Atmaji mengangguk-anggukan kepala. Ndari menarik kembali tangannya dan kini melipat di di atas perut. Mencoba mencerna kata-kata yang barusan terlontar. Bibirnya tersenyum nyengir, ada sedikit getir di hati.
"Ayah bertemu dengan Tante Mitha dan dia menjelaskan tentang anaknya. Bagaimana, kamu setujukan memiliki saudara tiri?" Atamaji bergegas bangkit mengusap lembut kepala putrinya sebelum pergi.
Ndari memegang kepalanya seperti mau lepas saja, "Arrgghhh! Ayah kenapa lagi sih."
Sepertinya Ndari sendiri harus turun tangan untuk menemui wanita itu. Tetapi harus bagimana? Tubuhnya bangkit, menuju kamar untuk mengambil ponsel dan menelpon Miko. Ah, benarkan. Selalu saja sibuk, tak bisa dihubungi.

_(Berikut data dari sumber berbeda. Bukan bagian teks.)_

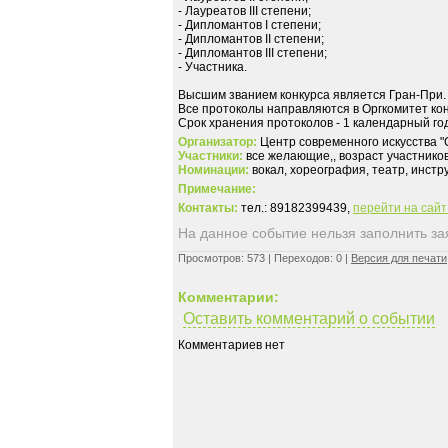
- Лауреатов III степени;
- Дипломантов I степени;
- Дипломантов II степени;
- Дипломантов III степени;
- Участника.
Высшим званием конкурса является Гран-При.
Все протоколы направляются в Оргкомитет кон
Организатор:
Центр современного искусства "
Участники:
все желающие,, возраст участников
Номинации:
вокал, хореография, театр, инст
Примечание:
Контакты:
тел.: 89182399439,
перейти на сай
На данное событие нельзя заполнить заяв
Просмотров: 573 | Переходов: 0 |
Версия для печати
Комментарии:
Оставить комментарий о событии
Комментариев нет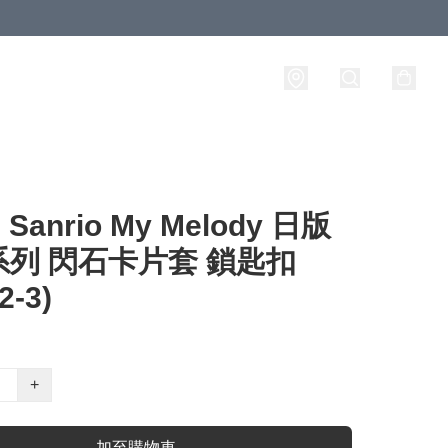
anrio My Melody 日版
系列 閃石卡片套 鎖匙扣
2-3)
+
加至購物車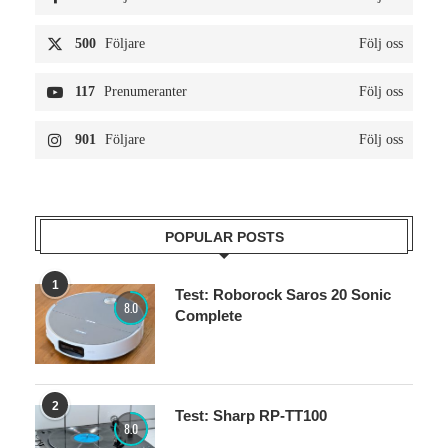
500
Följare
Följ oss
117
Prenumeranter
Följ oss
901
Följare
Följ oss
POPULAR POSTS
1
Test: Roborock Saros 20 Sonic
8.0
Complete
2
Test: Sharp RP-TT100
8.0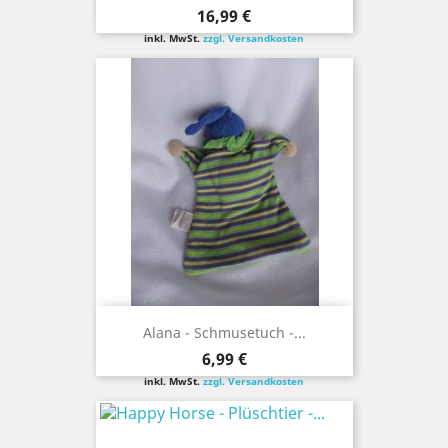
Preis
16,99 €
inkl. MwSt.
zzgl. Versandkosten
Alana - Schmusetuch -...
Preis
6,99 €
inkl. MwSt.
zzgl. Versandkosten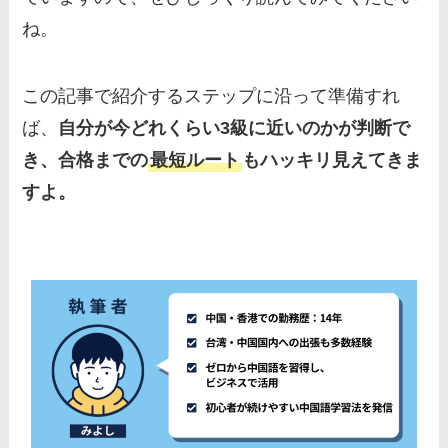
ね。
この記事で紹介するステップに沿って準備すれ
ば、
自分が今どれくらい3級に近いのかが判断で
き、合格までの
最短ルート
もハッキリ見えてきま
すよ。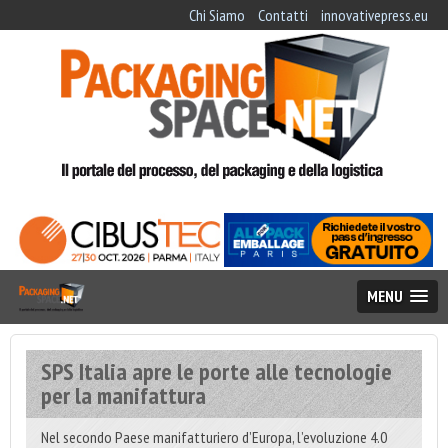
Chi Siamo
Contatti
innovativepress.eu
MENU
SPS Italia apre le porte alle tecnologie
per la manifattura
Nel secondo Paese manifatturiero d’Europa, l’evoluzione 4.0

"Sesibuk itu ya emang anak kuliah?" cibirnya kesal.
Ndari harus memecahkan masalah ini sendiri meskipun tanpa bantuan Miko. Alhasil saat menyadari ayah dikamar mandi dan ponselnya tergelatak di atas kulkas. Bergegas langsung mengeceknya, mencari nomor Tante Mitha.
"Yes, berhasil." Untung saja Ndari selalu mengamati kode sandinya ayah. Jadi, tak perlu waktu lama untuk membobolnya.
"Ndari," panggil ayah sontak membuatnya kaget.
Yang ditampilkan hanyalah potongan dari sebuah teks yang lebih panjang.